If you override this behavior by setting group to
NA (or to some other variable you want to group dot layouts
by), geom_dotsinterval() will leave dots in data order
within the layout but allow aesthetics to vary across them.
For example:
abcc_df %>%
ggplot(aes(y = value, x = abc, fill = hi, group = NA)) +
geom_dots(linewidth = 0) +
scale_color_brewer(palette = "Dark2") +
ggtitle(
'geom_dots()',
'aes(fill = hi, group = NA)'
)By default, dot positions within bins for the "bin"
layout are determined by their data values (e.g. by the y
values in the above chart). You can override this by passing a variable
to the order aesthetic, which will set the sort order
within bins. This can be used to create “stacked” dotplots by setting
order to a discrete variable:
abcc_df %>%
ggplot(aes(y = value, x = abc, fill = hi, group = NA, order = hi)) +
geom_dots(linewidth = 0) +
scale_color_brewer(palette = "Dark2") +
ggtitle(
'geom_dots()',
'aes(fill = hi, group = NA, order = hi)'
)Continuous variables can also be varied within groups. Since
continuous variables will not automatically set the group
aesthetic, we can simply assign them to the desired aesthetic we want to
vary:
abcc_df %>%
arrange(hi) %>%
ggplot(aes(y = value, x = abc, shape = abc, color = value)) +
geom_dots() +
ggtitle(
'geom_dots()',
'aes(color = value)'
)When sample sizes can vary widely (and dynamically), it can be difficult to set a reasonable dot size that works on all charts. In this case, it can be useful to set constraints on the dot sizes picked by the automatic bin width selection algorithm.

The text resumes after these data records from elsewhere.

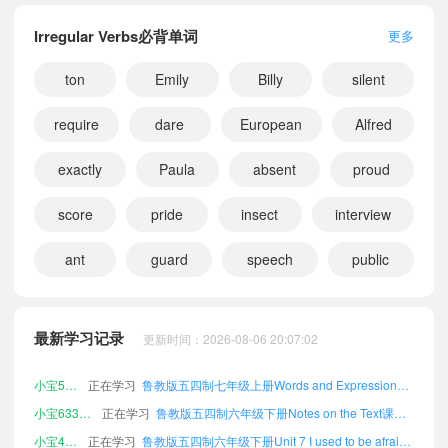
Irregular Verbs必背单词
更多
ton
Emily
Billy
silent
require
dare
European
Alfred
exactly
Paula
absent
proud
score
pride
insect
interview
ant
guard
speech
public
小宝591907
正在学习
鲁教版五四制九年级全一册Tapescripts课文朗读
小宝438423
正在学习
鲁教版五四制八年级上册Unit 6 Could you please tell me where the restrooms are?课文朗读
小宝413987
正在学习
鲁教版五四制六年级下册Unit 6 Could you please tell me where the restrooms are?课文朗读
最新学习记录
更新时间：2026-08-06 20:07:02
小宝494250
正在学习
鲁教版五四制九年级全一册Unit 4 How can we become good learners?课文朗读
小宝576173
正在学习
鲁教版五四制七年级上册Words and Expressions in Each Unit课文朗读
小宝633704
正在学习
鲁教版五四制六年级下册Notes on the Text课文朗读
小宝442579
正在学习
鲁教版五四制六年级下册Unit 7 I used to be afraid of the dark.课文朗读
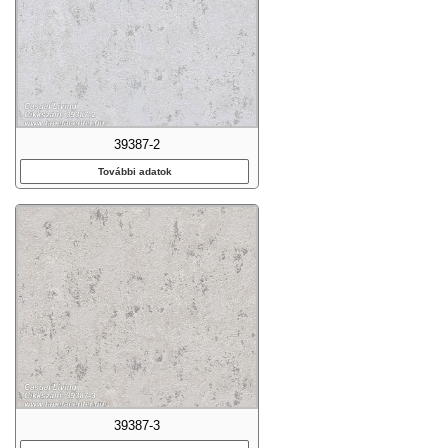
39387-2
További adatok
39387-3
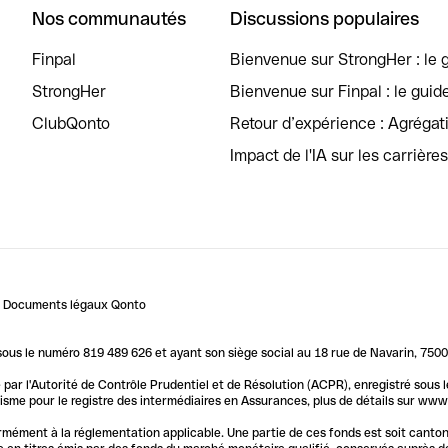
Nos communautés
Discussions populaires
Finpal
Bienvenue sur StrongHer : le g
StrongHer
Bienvenue sur Finpal : le guid
ClubQonto
Retour d’expérience : Agréga
Impact de l'IA sur les carrière
Documents légaux Qonto
us le numéro 819 489 626 et ayant son siège social au 18 rue de Navarin, 7500
par l'Autorité de Contrôle Prudentiel et de Résolution (ACPR), enregistré sous
me pour le registre des intermédiaires en Assurances, plus de détails sur www.o
ormément à la réglementation applicable. Une partie de ces fonds est soit canto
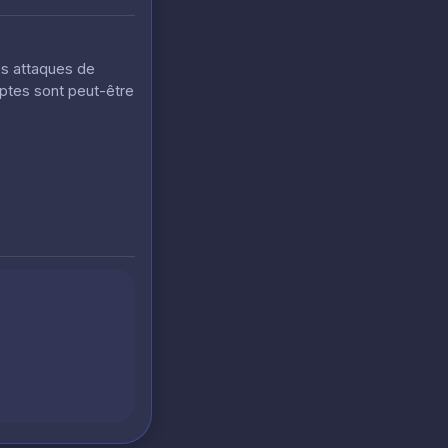
es attaques de
mptes sont peut-être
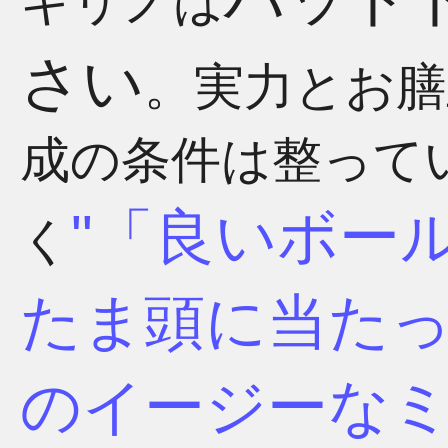
キリノは
さい
。実力とお膳
成の条件は整って
「良いボー
く
たま頭に当た
のイージーな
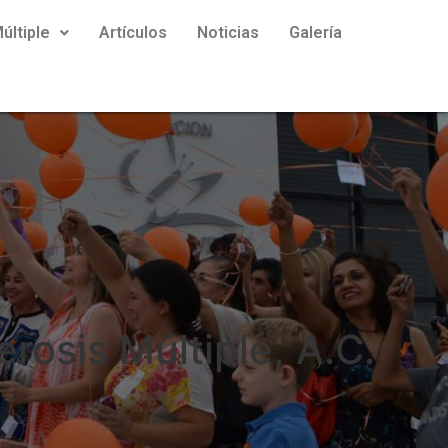
últiple
Artículos
Noticias
Galería
rosis Múltiple, A.C.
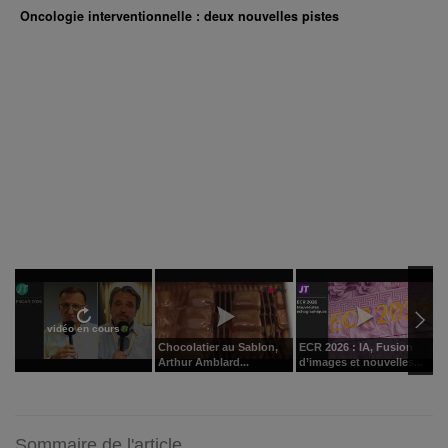
Oncologie interventionnelle : deux nouvelles pistes
vidéo en cours
Chocolatier au Sablon,
ECR 2026 : IA, Fusion
V
Arthur Amblard...
d’images et nouvelles...
p
Sommaire de l'article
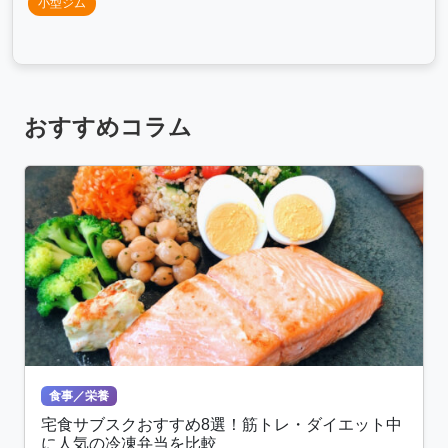
小型ジム
おすすめコラム
食事／栄養
宅食サブスクおすすめ8選！筋トレ・ダイエット中
に人気の冷凍弁当を比較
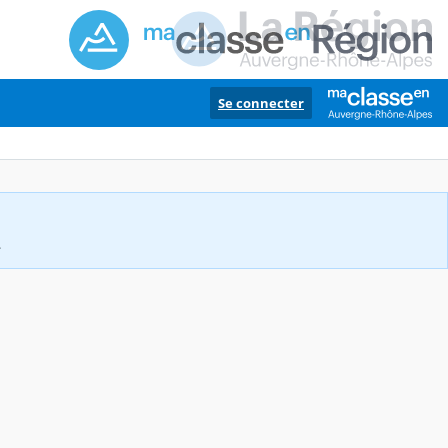
Se connecter
.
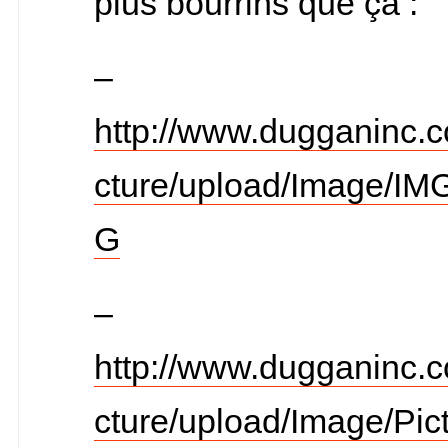
plus bourrins que ça :
–
http://www.dugganinc.
cture/upload/Image/IM
G
–
http://www.dugganinc.
cture/upload/Image/Pic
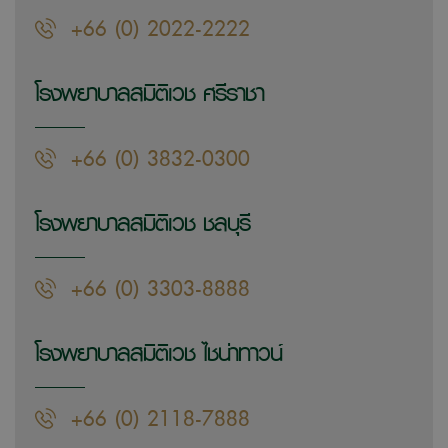
+66 (0) 2022-2222
โรงพยาบาลสมิติเวช ศรีราชา
+66 (0) 3832-0300
โรงพยาบาลสมิติเวช ชลบุรี
+66 (0) 3303-8888
โรงพยาบาลสมิติเวช ไชน่าทาวน์
+66 (0) 2118-7888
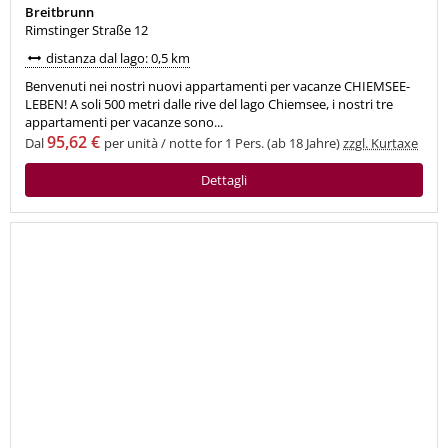
Breitbrunn
Rimstinger Straße 12
distanza dal lago: 0,5 km
Benvenuti nei nostri nuovi appartamenti per vacanze CHIEMSEE-
LEBEN! A soli 500 metri dalle rive del lago Chiemsee, i nostri tre
appartamenti per vacanze sono...
95,62 €
Dal
per unità / notte for 1 Pers. (ab 18 Jahre)
zzgl. Kurtaxe
Dettagli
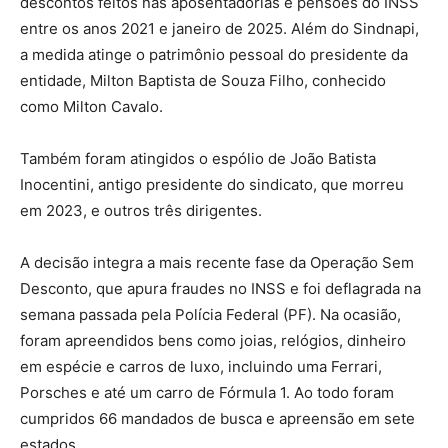
descontos feitos nas aposentadorias e pensões do INSS
entre os anos 2021 e janeiro de 2025. Além do Sindnapi,
a medida atinge o patrimônio pessoal do presidente da
entidade, Milton Baptista de Souza Filho, conhecido
como Milton Cavalo.
Também foram atingidos o espólio de João Batista
Inocentini, antigo presidente do sindicato, que morreu
em 2023, e outros três dirigentes.
A decisão integra a mais recente fase da Operação Sem
Desconto, que apura fraudes no INSS e foi deflagrada na
semana passada pela Polícia Federal (PF). Na ocasião,
foram apreendidos bens como joias, relógios, dinheiro
em espécie e carros de luxo, incluindo uma Ferrari,
Porsches e até um carro de Fórmula 1. Ao todo foram
cumpridos 66 mandados de busca e apreensão em sete
estados.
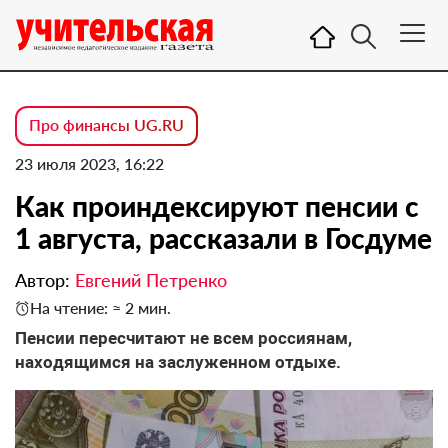
Про финансы UG.RU
23 июля 2023, 16:22
Как проиндексируют пенсии с
1 августа, рассказали в Госдуме
Автор:
Евгений Петренко
На чтение: ≈ 2 мин.
Пенсии пересчитают не всем россиянам,
находящимся на заслуженном отдыхе.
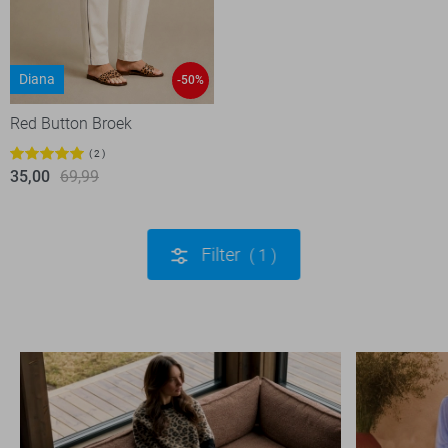
Diana
-50%
Red Button Broek
2
35,00
69,99
Filter
1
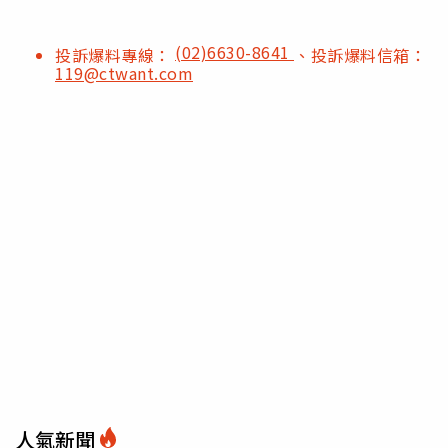
(02)6630-8641
投訴爆料專線：
、投訴爆料信箱：
119@ctwant.com
人氣新聞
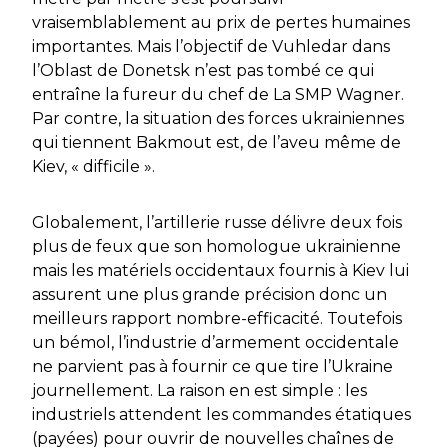
vraisemblablement au prix de pertes humaines
importantes. Mais l’objectif de Vuhledar dans
l’Oblast de Donetsk n’est pas tombé ce qui
entraîne la fureur du chef de La SMP Wagner.
Par contre, la situation des forces ukrainiennes
qui tiennent Bakmout est, de l’aveu même de
Kiev, « difficile ».
Globalement, l’artillerie russe délivre deux fois
plus de feux que son homologue ukrainienne
mais les matériels occidentaux fournis à Kiev lui
assurent une plus grande précision donc un
meilleurs rapport nombre-efficacité. Toutefois
un bémol, l’industrie d’armement occidentale
ne parvient pas à fournir ce que tire l’Ukraine
journellement. La raison en est simple : les
industriels attendent les commandes étatiques
(payées) pour ouvrir de nouvelles chaînes de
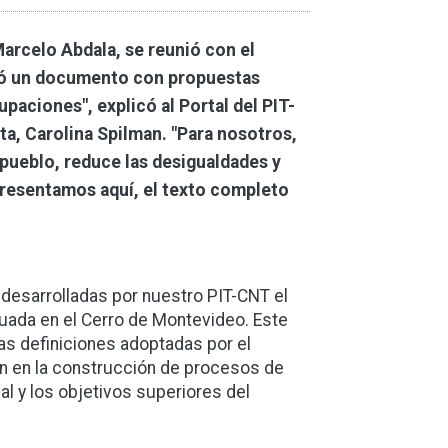
arcelo Abdala, se reunió con el
ció un documento con propuestas
aciones", explicó al Portal del PIT-
ta, Carolina Spilman. "Para nosotros,
o pueblo, reduce las desigualdades y
Presentamos aquí, el texto completo
 desarrolladas por nuestro PIT-CNT el
ctuada en el Cerro de Montevideo. Este
las definiciones adoptadas por el
n en la construcción de procesos de
al y los objetivos superiores del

For example, on very large samples, dots may become smaller than desired. Consider the following increasingly large samples:
set.seed(1234)
ns = c(50, 200, 500, 5000)
increasing_samples = data.frame(
x = rgamma(sum(ns), 2, 2),
n = rep(ns, ns)
)
increasing_samples %>%
ggplot(aes(x = x)) +
geom_dots() +
facet_wrap(~ n) +
labs(
title = "geom_dots()",
subtitle = "on large samples, dots may get too small"
)The dots become quite small on the 5000-dot dotplot, making it harder to read.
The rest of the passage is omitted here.